Had a visit to Steptoe one evening and explained my woes to him. He jumped on the phone to Max whom he knew had a couple of spares at his place.
A few days later, I lobbed in at Max's and came away with, not one but two complete instrument clusters, One of which is off a police bike with its white face (will check this one out soon enough). Many thanks, mate!
The second speedo is one Steptoe had previously repaired the broken needle on, and a quick check with my drill and a square bit proved the odometer and tripmeter worked, and that the speedo was reasonably accurate, so I set about swapping it with my buggered one.
This entailed just undoing the two bolts that hold the speedo to the instrument bracket, undoing the speedo cable, then removing the headlight from the shell to unplug the wiring connector and pull the wiring out the back of the headlight shell. Sounds simple, eh?
It was. Took all of 20 minutes for the swap. Hardest bit was getting the inner acorn nut to start on the mounting bolt of the speedo but after achieving that, I just plugged the wiring connector back in, plugged the bulb back into the headlight shelll, then took the bike for a quick run up the road to make sure all was good.
I headed off to work that afternoon at 2.30 and the speedo worked a treat. The interesting part was when I finished at midnight and began the trip home. When I switched on the headlight, the light worked ok, but the beam spread just looked wierd, and when I switched to high beam in a dark bit, it lit the road immediately in front of the bike instead of further up the road. I got flashed a few times on the highway ( only passed a few vehicles at that time of night) so I knew something was badly amiss with it. Got up this morning to investigate (I had a theory) and this is what I found -
^ Initial check before touching anything - Low beam. Note the light scatter all over the board
^ High beam. More intense light but low down.

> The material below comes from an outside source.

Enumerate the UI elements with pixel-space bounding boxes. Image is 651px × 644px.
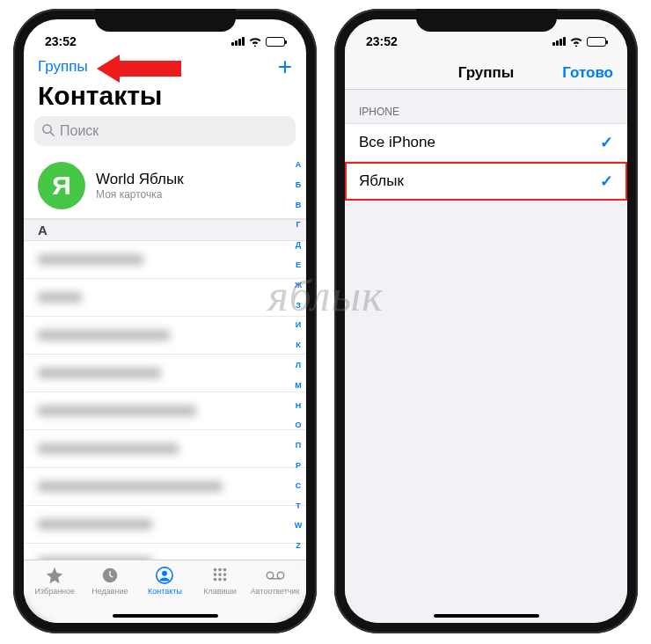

^ Pulled headlight out of shell to check bulb position. Scuse the crappy pic
^ Unplugged bulb from its adapter and turned it up the other way. These HID bulbs mount in their adapter using a sort of Bayonet type fitting. Until now I hadn't known that they could be reversed in the socket. Now i know.
The bulb was upside down and the shield that normally masks the light scatter from the bottom of the light (causing upward glare) was now shielding the top of the reflector and making the most light come from the bottom of the reflector causing bad light scatter and glare for oncoming vehicles. It's all fixed now, though.
^ Low beam. Much better beam cutoff
^ High beam. Just a higher up version of the low beam, still has the cutoff.